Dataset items
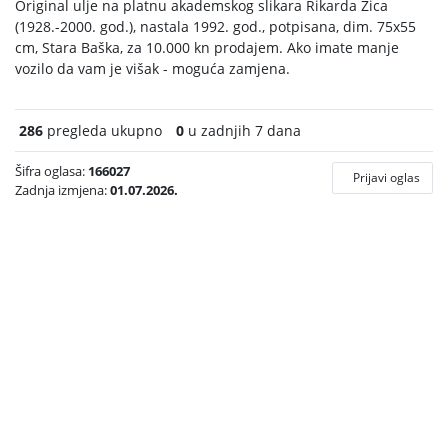
Original ulje na platnu akademskog slikara Rikarda Žica
(1928.-2000. god.), nastala 1992. god., potpisana, dim. 75x55
cm, Stara Baška, za 10.000 kn prodajem. Ako imate manje
vozilo da vam je višak - moguća zamjena.
286
pregleda ukupno
0
u zadnjih 7 dana
Šifra oglasa:
166027
Prijavi oglas
Zadnja izmjena:
01.07.2026.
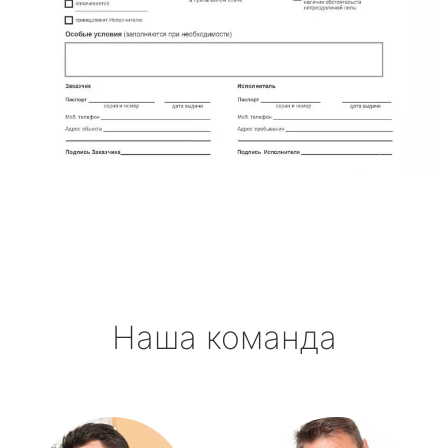
Наша команда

> **Problem statement**:
With the pictures omitted, print each line of the data above precisely as given.

> **Written response**:
Original ulje na platnu akademskog slikara Rikarda Žica
(1928.-2000. god.), nastala 1992. god., potpisana, dim. 75x55
cm, Stara Baška, za 10.000 kn prodajem. Ako imate manje
vozilo da vam je višak - moguća zamjena.
286
pregleda ukupno
0
u zadnjih 7 dana
Šifra oglasa:
166027
Prijavi oglas
Zadnja izmjena:
01.07.2026.
Наша команда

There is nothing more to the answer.